Tuesday, September 15, 2015

HR 3490 Introduced – Cyber Forensics Institute

Last Friday Rep Ratcliffe (R,TX) introduced HR 3490, the StrengtheningState and Local Cyber Crime Fighting Act. The bill authorizes the existing National Computer Forensics Institute that is run by the United States Secret Service.

The bill would add a new section to Subtitle C of title VIII of the Homeland Security Act of 2002. Section 822 (would become 6 USC 383) would require the Institute to provide training to, and conduct information sharing with, State, local and tribal law enforcement and court officials on {new §822(b)(1)}:

Cyber and electronic crimes and related threats, including threats of terrorism or acts of terrorism;
Methods for investigating cyber and electronic crimes, including crimes related to threats of terrorism or acts of terrorism, and conducting computer and mobile device forensic examinations; and
Prosecutorial and judicial challenges related to cyber and electronic crimes, and computer and mobile device forensic examinations.

The bill also authorizes the Institute to provide “computer equipment, hardware, software, manuals, and tools necessary to conduct cyber and electronic crimes investigations and computer and mobile device forensic examinations” {§822(d)} to State, local, tribal and territorial officials.

The bill would also requires that the Secret Service expand its network of “Electronic Crime Task Forces through the addition of task force officers of State, local, tribal, and territorial law enforcement officers, prosecutors, and judges educated and trained at the Institute, in addition to academia and private sector stakeholders” {§822(e)}.

No new funds or personnel are authorized by this bill.

Moving Forward

Ratcliffe is Chairman of the Cybersecurity, Infrastructure Protection, and Security Technologies Subcommittee of the House Homeland Security Committee and is a member of the Judiciary Committee, so he is well placed to move this bill forward. In fact, it is scheduled for a markup hearing before his Subcommittee on Thursday. And it does not hurt that the Homeland Security Chair is a cosponsor of the bill.

This is essentially a housekeeping bill since it is providing formal authorization for an existing organization. As such it will certainly come to the floor under suspension of the rules and will pass with bipartisan support. It would have a good chance of making it to the floor of the Senate under their unanimous consent process.
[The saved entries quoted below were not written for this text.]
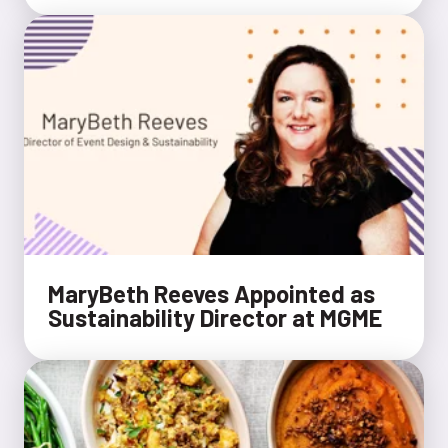
MaryBeth Reeves Appointed as
Sustainability Director at MGME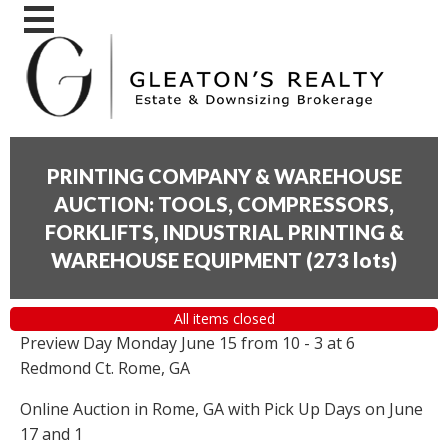
PRINTING COMPANY & WAREHOUSE
AUCTION: TOOLS, COMPRESSORS,
FORKLIFTS, INDUSTRIAL PRINTING &
WAREHOUSE EQUIPMENT
(
273 lots
)
All items closed
Preview Day Monday June 15 from 10 - 3 at 6
Redmond Ct. Rome, GA
Online Auction in Rome, GA with Pick Up Days on June
17 and 1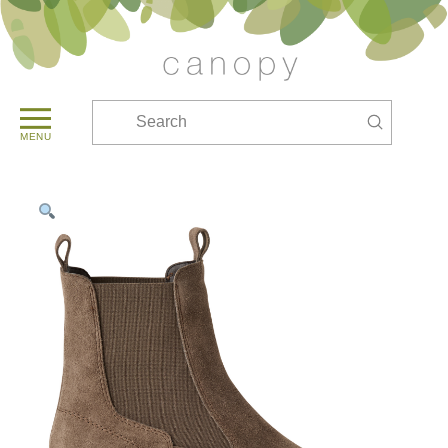
Submit
Search
MENU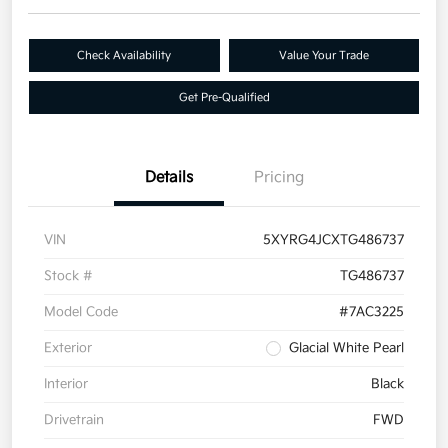
Check Availability
Value Your Trade
Get Pre-Qualified
Details
Pricing
VIN
5XYRG4JCXTG486737
Stock #
TG486737
Model Code
#7AC3225
Exterior
Glacial White Pearl
Interior
Black
Drivetrain
FWD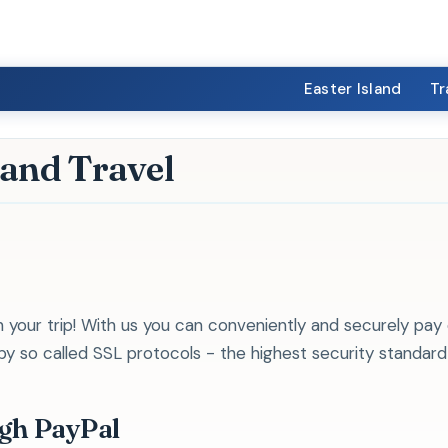
Easter Island
Tr
land Travel
 your trip! With us you can conveniently and securely pay 
 so called SSL protocols - the highest security standard i
ugh PayPal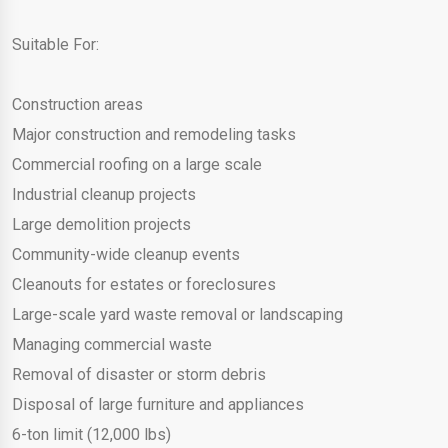
Suitable For:
Construction areas
Major construction and remodeling tasks
Commercial roofing on a large scale
Industrial cleanup projects
Large demolition projects
Community-wide cleanup events
Cleanouts for estates or foreclosures
Large-scale yard waste removal or landscaping
Managing commercial waste
Removal of disaster or storm debris
Disposal of large furniture and appliances
6-ton limit (12,000 lbs)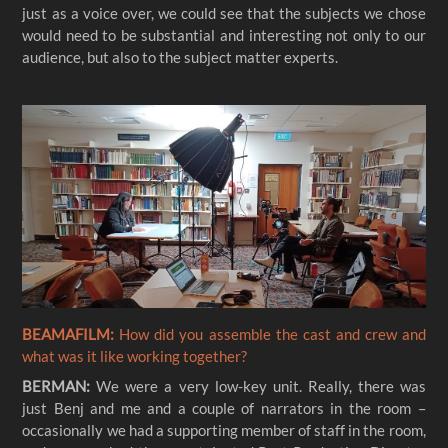
just as a voice over, we could see that the subjects we chose
would need to be substantial and interesting not only to our
audience, but also to the subject matter experts.
BEAMAFILM:
How did you assemble the cast and crew and
what was it like working together?
BERMAN:
We were a very low-key unit. Really, there was
just Benj and me and a couple of narrators in the room –
occasionally we had a supporting member of staff in the room,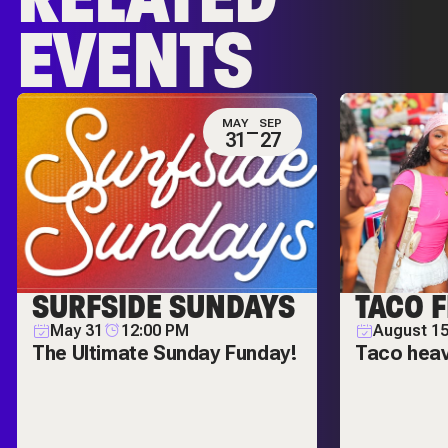
EVENTS
MAY
SEP
31
27
SURFSIDE SUNDAYS
TACO F
May 31
12:00 PM
August 1
The Ultimate Sunday Funday!
Taco hea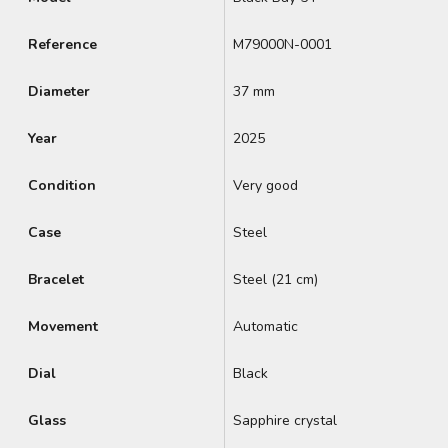
Reference
M79000N-0001
Diameter
37 mm
Year
2025
Condition
Very good
Case
Steel
Bracelet
Steel (21 cm)
Movement
Automatic
Dial
Black
Glass
Sapphire crystal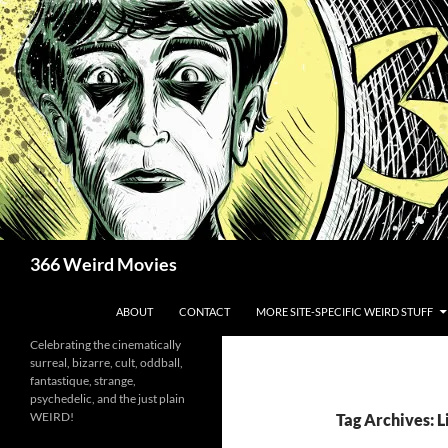
Skip
to
content
Search
366 Weird Movies
ABOUT
CONTACT
MORE SITE-SPECIFIC WEIRD STUFF
Celebrating the cinematically
surreal, bizarre, cult, oddball,
fantastique, strange,
psychedelic, and the just plain
WEIRD!
Tag Archives:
There is no wording in the bill that would indicate that the Institute should be looking at control system issues, but, then again, it does not specifically mention IT either. It would seem, however, that the Institute does not currently have much interest in control system issues. Their current course list does not list anything that would pertain to control system investigation tools or techniques.

Since we have not had any publicly acknowledge control system incursions in the United States that resulted in any damage or injuries, it really is not surprising that there is no law enforcement or judicial attention applied to this threat. It would be nice if language requiring such attention were added to the bill.